The Playlist: "Kristen Stewart é uma Diana incandescente no tremendo ‘Spencer’ de Pablo Larraín"

By Kah Barros - 15:36

 

Se você tem a menor antipatia pela instituição grotescamente redundante e regressiva que é a monarquia britânica, um dos maiores prazeres da vergonhosamente prazerosa, maliciosamente autoconsciente e alta obra-prima do campo que é o "Spencer" de Pablo Larraín, está imaginando como vai tocar para as pessoas ainda vivas que retrata de relance. Imagine os resplendores reais subindo pelos pescoços reais! Basta pensar no endurecimento horrorizado dos lábios superiores de Suas Altezas e nos corgis de Sua Majestade choramingando e colocando suas patinhas atarracadas sobre os olhos. Totalmente para seu crédito, “Spencer” não é nada como a história real, e sua Diana certamente não pode ser provada ser nada parecida com a Diana real, seja lá quem fosse aquela pobre mulher. Mas isso não impedirá que os Di-hards e os monarquistas defensivos fiquem regiamente irritados com este retrato imensamente cinematográfico e gloriosamente melodramático da desintegração e desespero da celebridade, e por uma abordagem que ousa fazer a Princesa do Povo pronunciar, em uma imitação lindamente recortada e intensificada da voz aristocrática e aristocrática de Diana Spencer, versos como “Deixe-me agora. Eu quero me masturbar.
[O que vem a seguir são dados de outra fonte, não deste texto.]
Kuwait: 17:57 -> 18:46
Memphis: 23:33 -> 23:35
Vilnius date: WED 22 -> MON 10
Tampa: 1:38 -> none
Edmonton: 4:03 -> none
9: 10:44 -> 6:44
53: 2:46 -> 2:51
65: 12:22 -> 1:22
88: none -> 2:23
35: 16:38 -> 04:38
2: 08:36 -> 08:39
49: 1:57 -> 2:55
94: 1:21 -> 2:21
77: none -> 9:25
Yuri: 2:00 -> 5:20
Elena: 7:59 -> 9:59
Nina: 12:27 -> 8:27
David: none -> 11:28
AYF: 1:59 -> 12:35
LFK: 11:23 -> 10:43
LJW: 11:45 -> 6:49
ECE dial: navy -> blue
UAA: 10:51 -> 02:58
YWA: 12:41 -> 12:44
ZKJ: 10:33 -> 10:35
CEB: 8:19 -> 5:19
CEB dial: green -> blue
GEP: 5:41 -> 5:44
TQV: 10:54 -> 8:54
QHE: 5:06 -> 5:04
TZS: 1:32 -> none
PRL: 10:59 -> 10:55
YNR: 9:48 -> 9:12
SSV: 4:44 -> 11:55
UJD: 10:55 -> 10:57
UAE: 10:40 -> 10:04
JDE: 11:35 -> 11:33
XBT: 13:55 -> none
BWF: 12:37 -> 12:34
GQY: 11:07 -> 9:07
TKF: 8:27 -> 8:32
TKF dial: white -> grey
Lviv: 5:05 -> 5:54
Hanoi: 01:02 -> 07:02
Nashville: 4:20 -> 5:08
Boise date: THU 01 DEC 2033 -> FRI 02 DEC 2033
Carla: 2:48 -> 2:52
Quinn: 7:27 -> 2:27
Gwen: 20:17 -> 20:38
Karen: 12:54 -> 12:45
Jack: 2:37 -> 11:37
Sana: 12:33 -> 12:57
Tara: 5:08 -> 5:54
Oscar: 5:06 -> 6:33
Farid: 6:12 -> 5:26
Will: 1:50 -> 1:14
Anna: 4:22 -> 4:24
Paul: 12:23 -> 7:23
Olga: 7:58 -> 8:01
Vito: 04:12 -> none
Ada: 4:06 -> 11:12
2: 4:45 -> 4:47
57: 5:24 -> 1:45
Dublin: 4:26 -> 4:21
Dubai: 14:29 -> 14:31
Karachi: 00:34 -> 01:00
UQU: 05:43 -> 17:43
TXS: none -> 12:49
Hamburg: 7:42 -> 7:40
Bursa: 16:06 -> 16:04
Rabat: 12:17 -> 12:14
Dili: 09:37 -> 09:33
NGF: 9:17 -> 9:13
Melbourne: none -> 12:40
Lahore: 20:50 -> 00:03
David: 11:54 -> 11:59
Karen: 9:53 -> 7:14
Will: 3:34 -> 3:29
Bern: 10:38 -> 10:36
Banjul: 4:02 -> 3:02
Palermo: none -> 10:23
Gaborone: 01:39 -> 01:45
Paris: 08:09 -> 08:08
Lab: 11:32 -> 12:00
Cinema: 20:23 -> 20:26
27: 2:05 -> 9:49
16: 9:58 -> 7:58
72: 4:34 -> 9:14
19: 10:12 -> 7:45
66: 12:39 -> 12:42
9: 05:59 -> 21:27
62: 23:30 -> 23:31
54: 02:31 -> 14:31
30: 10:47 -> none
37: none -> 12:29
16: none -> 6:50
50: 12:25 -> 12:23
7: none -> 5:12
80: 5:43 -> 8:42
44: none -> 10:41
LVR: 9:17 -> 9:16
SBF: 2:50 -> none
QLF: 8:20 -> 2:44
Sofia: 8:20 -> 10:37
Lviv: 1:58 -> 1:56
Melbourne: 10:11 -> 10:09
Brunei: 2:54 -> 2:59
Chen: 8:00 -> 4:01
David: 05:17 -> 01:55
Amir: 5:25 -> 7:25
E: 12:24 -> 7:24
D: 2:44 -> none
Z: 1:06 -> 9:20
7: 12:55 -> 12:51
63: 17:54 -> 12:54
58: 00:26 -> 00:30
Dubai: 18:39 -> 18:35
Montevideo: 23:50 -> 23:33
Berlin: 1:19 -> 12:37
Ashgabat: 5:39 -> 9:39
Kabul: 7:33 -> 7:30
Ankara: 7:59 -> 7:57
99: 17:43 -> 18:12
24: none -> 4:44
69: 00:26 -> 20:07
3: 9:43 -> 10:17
Como com "Jackie" e Natalie Portman - só que aqui ainda mais - o maior golpe de Larraín, em um filme tão cheio de pequenos golpes que equivale a uma insurgência armada contra as tradições sérias do filme biográfico, é sua atriz principal. Kristen Stewart, a cujo elenco uma minoria muito vocal e muito enfadonha de auto-nomeados guardiões da chama de Diana objetou ruidosamente, dá uma performance que é simultaneamente completamente investida no mito de Diana e vitalmente distante dele. E como possivelmente o único ator no trabalho agora cuja própria imagem é também uma mistura tão paradoxal de brilho e reticência - não há ninguém que projete timidez tão fortemente quanto Stewart - para que ela interprete a pessoa mais famosa que já odiou fama, já é um jogo de nível genial. Adicione a isso o estilo de filmagem pelo qual o lindo trabalho de câmera em close-up de Claire Mathon costuma chegar ainda mais perto, com uma simpatia tão solícita que se torna intrusiva, e você tem em quase todas as fotos individuais de Stewart-como-Diana uma enciclopédia inteira de informações sobre a forma como a imagem é construída, a forma como as mulheres mais olhadas do mundo são observadas como se fossem propriedade das pessoas que olham. Não é de se admirar que aquelas fotos faciais cheias de brilho e exuberantes estejam sempre acesas para mostrar o brilho de suas lágrimas não derramadas, como se seus olhos estivessem cheios de lustres ou flashes de paparazzi.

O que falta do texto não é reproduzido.